*Problem statement*.
Bring together copies of the lines in the data below that contain the word "zgodności".
Supplied information below:
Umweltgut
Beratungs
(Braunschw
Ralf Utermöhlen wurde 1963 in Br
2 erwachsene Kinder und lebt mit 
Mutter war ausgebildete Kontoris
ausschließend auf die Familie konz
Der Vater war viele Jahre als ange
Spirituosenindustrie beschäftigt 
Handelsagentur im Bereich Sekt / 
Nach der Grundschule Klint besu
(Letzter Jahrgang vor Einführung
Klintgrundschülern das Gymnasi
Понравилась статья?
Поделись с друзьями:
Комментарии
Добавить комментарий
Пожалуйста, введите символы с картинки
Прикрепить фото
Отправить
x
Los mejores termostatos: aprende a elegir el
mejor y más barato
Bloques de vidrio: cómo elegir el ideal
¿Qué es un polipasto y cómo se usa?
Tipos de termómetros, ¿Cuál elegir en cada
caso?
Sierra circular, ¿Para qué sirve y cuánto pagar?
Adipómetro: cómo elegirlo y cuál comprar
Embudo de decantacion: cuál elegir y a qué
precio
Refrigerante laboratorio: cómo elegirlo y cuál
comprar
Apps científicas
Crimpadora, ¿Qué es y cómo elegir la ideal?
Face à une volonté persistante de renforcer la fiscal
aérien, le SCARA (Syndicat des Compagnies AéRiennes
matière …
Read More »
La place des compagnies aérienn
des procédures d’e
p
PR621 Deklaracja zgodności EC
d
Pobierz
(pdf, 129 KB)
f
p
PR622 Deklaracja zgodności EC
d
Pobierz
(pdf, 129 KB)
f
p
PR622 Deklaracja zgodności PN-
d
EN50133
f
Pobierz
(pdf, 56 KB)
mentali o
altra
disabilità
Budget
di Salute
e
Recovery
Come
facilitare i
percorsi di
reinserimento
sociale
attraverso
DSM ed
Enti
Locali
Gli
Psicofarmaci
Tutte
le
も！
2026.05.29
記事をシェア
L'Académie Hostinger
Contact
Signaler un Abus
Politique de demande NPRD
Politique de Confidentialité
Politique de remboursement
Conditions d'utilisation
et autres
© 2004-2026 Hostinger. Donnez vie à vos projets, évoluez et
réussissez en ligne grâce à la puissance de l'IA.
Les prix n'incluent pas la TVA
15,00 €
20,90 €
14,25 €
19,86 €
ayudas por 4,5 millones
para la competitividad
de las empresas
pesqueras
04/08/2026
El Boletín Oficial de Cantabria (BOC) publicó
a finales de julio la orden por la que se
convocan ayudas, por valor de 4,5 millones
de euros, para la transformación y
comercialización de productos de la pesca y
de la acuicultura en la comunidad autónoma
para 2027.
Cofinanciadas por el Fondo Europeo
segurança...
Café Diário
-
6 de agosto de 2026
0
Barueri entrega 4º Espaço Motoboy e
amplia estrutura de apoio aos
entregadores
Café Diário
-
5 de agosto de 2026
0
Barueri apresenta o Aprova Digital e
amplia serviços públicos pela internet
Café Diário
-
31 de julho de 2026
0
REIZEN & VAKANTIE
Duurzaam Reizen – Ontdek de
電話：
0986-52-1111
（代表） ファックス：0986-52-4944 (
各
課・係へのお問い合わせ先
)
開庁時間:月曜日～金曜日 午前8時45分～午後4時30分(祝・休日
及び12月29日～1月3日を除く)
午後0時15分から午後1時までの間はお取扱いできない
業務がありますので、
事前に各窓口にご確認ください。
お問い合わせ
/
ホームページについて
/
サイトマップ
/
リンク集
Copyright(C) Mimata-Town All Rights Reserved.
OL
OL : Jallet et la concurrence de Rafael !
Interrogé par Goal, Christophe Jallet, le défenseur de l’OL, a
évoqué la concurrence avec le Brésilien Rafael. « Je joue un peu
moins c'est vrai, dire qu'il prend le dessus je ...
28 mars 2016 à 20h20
End of Supplied information.
*Exercise answer*.
PR621 Deklaracja zgodności EC
PR622 Deklaracja zgodności EC
PR622 Deklaracja zgodności PN-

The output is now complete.